• The Law Gazette

Dying Declaration: Is it a substantial piece of evidence?

From the name itself, it is clear that dying declarations are the statement made by a declarant about his/her cause of death who is unable to present before the court of law because of the imminent possibility of death[i]. According to Section 32(1) of the Indian Evidence Act, 1872, the statement is made by a person as to the cause of his death or as to any of the circumstances of the transaction which resulted in his death, in cases in which the cause of person’s death comes into question. Dying declarations are one of the most substantial pieces of evidence and are interdicted as Hearsay evidence.


Dying declarations are based on the doctrine of ‘Leterm Mortem’ that means ‘words said before death’ [iii]. It can be a statement which caused the death or it can be any circumstance which evidently proves the cause of death. In the leading case of Pakala Narayana Swami v. Emperor [iv], the expression ‘circumstances of the transaction which resulted in his death’ has been rhetorically described.

In this case, the deceased before leaving his house, to go to Berhampur told his wife that he was going to Pakala Swamy’s house in Berhampur to demand him to pay back the amount given by him. Later on, his dead body was found in a trunk cut into several pieces. The Privy Council held that the statement made by the deceased to his wife prior to leaving his house was a statement having the evidentiary value and one of the circumstances which caused the death of the deceased.

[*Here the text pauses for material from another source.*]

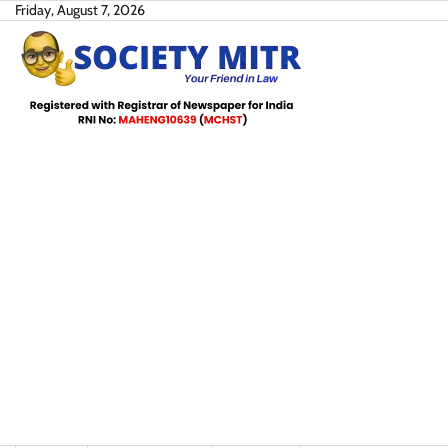
Skip
Friday, August 7, 2026
to
content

Thus, the expression ‘any of the circumstances of the transaction’ which resulted in his death has a broader interpretation[v].


Before delving deep into the concept and procedure for recording dying declaration, it is very much crucial to know about the essentials of Dying Declaration:-

1. The person declaring the cause of his death must be capable of understanding the statement stated by him when recording of the statement started and remained in such state of mind until the recording of dying declaration is concluded.

2. The understanding of the declarant’s state of mind must be substantiated and certified by a doctor.

3. The statement has an evidentiary value only when it is not influenced by any person by prompting or tutoring.

4. Any statement which is capable of being dubious will need corroboration in order to justify the evidentiary value.

5. If a declarant made more than one dying declaration and these declarations are not at compliance with each other and are inconsistent, then such declarations ceased to have the evidentiary value.

6. Any statement made by a person of unsound mind is inadmissible in nature. . Variance in the Indian law and English laws

In the English Law, it is very pertinent for the admissibility of the dying declaration that the declarant should have been in an actual danger of death when he made the statement. There must be complete trepidation about death. Death should have eventuated. In the case of Queen Empress v. Abdullah [vi], it was held that conduct is relevant as dying declaration. In the case of a statement to be attracted under section 32(1) of the Indian Evidence Act, 1872 it is not at all important that the death should have a catena to the statement made by a declarant. It is also not needed that the victim who made the statement should relate to the conditions surrounding the event which is the ultimate reason for the cause of the death.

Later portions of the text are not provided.